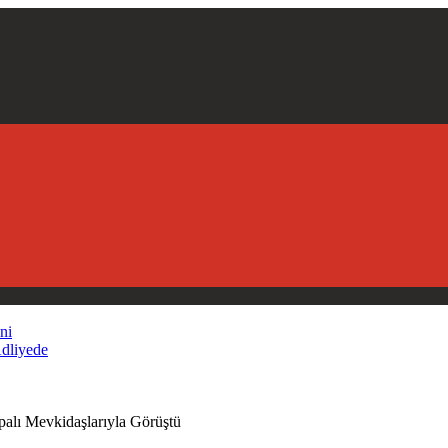
ni
Adliyede
alı Mevkidaşlarıyla Görüştü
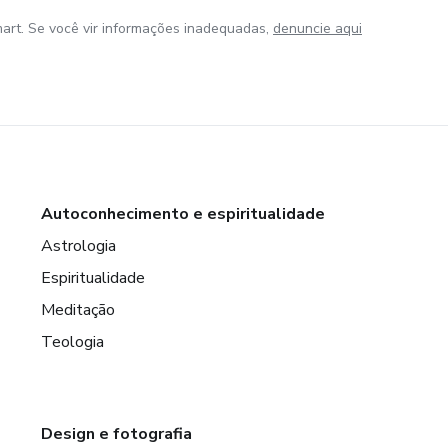
art. Se você vir informações inadequadas,
denuncie aqui
Autoconhecimento e espiritualidade
Astrologia
Espiritualidade
Meditação
Teologia
Design e fotografia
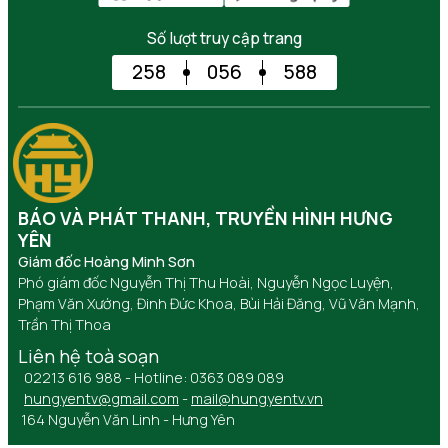
Số lượt truy cập trang
258
056
588
BÁO VÀ PHÁT THANH, TRUYỀN HÌNH HƯNG
YÊN
Giám đốc Hoàng Minh Sơn
Phó giám đốc Nguyễn Thị Thu Hoài, Nguyễn Ngọc Luyện,
Phạm Văn Xướng, Đinh Đức Khoa, Bùi Hải Đăng, Vũ Văn Mạnh,
Trần Thị Thoa
Liên hệ toà soạn
02213 616 988 - Hotline: 0363 089 089
hungyentv@gmail.com
-
mail@hungyentv.vn
164 Nguyễn Văn Linh - Hưng Yên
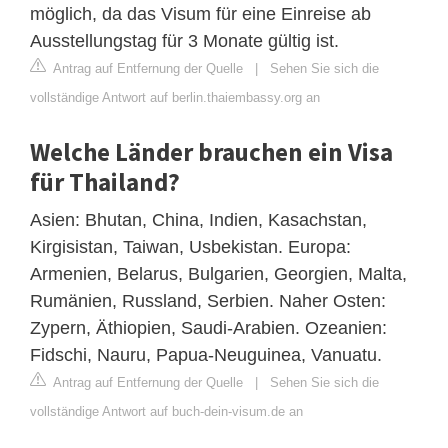
möglich, da das Visum für eine Einreise ab
Ausstellungstag für 3 Monate gültig ist.
Antrag auf Entfernung der Quelle
|
Sehen Sie sich die
vollständige Antwort auf berlin.thaiembassy.org an
Welche Länder brauchen ein Visa
für Thailand?
Asien: Bhutan, China, Indien, Kasachstan,
Kirgisistan, Taiwan, Usbekistan. Europa:
Armenien, Belarus, Bulgarien, Georgien, Malta,
Rumänien, Russland, Serbien. Naher Osten:
Zypern, Äthiopien, Saudi-Arabien. Ozeanien:
Fidschi, Nauru, Papua-Neuguinea, Vanuatu.
Antrag auf Entfernung der Quelle
|
Sehen Sie sich die
vollständige Antwort auf buch-dein-visum.de an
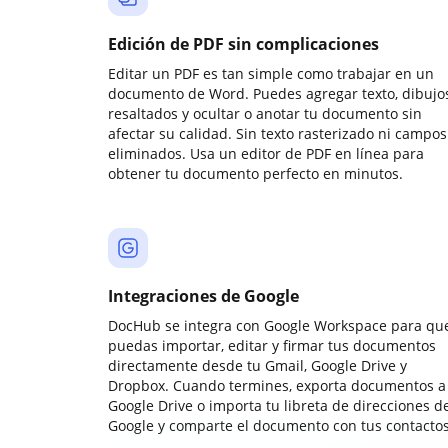
Edición de PDF sin complicaciones
Editar un PDF es tan simple como trabajar en un
documento de Word. Puedes agregar texto, dibujos
resaltados y ocultar o anotar tu documento sin
afectar su calidad. Sin texto rasterizado ni campos
eliminados. Usa un editor de PDF en línea para
obtener tu documento perfecto en minutos.
Integraciones de Google
DocHub se integra con Google Workspace para qu
puedas importar, editar y firmar tus documentos
directamente desde tu Gmail, Google Drive y
Dropbox. Cuando termines, exporta documentos a
Google Drive o importa tu libreta de direcciones d
Google y comparte el documento con tus contactos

> **WHAT TO DO**:
Each line holding the string "Drive" counts once. Work out the number of such lines in the data and give only that.

> **REPLY TO THE EXERCISE**:
2